[Your goal]: Your answer should be the exact lines of the data below from the one containing "புதிய செய்தி" through the one containing "Spread the love"; please include nothing else.

[Data section]:
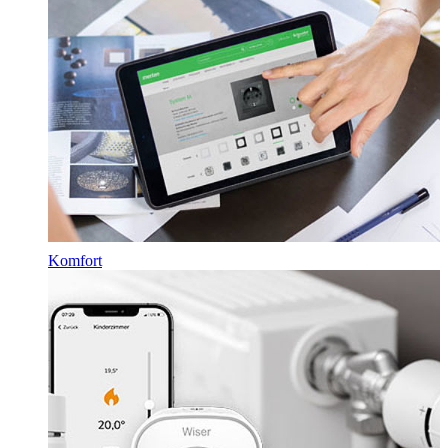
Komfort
* * *
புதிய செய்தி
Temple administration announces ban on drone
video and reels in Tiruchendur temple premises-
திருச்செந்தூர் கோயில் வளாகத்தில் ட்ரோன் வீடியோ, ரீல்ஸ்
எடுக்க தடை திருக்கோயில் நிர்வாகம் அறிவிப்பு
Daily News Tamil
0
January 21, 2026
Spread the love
---
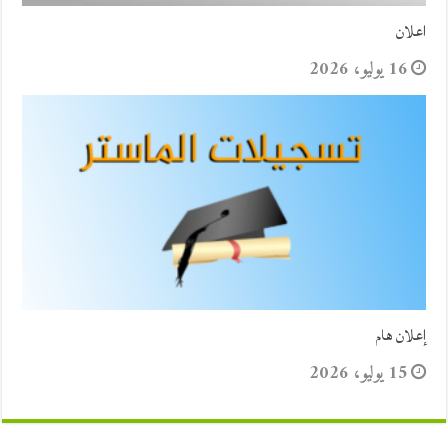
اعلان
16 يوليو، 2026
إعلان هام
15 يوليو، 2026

[Completed exercise]:
புதிய செய்தி
Temple administration announces ban on drone
video and reels in Tiruchendur temple premises-
திருச்செந்தூர் கோயில் வளாகத்தில் ட்ரோன் வீடியோ, ரீல்ஸ்
எடுக்க தடை திருக்கோயில் நிர்வாகம் அறிவிப்பு
Daily News Tamil
0
January 21, 2026
Spread the love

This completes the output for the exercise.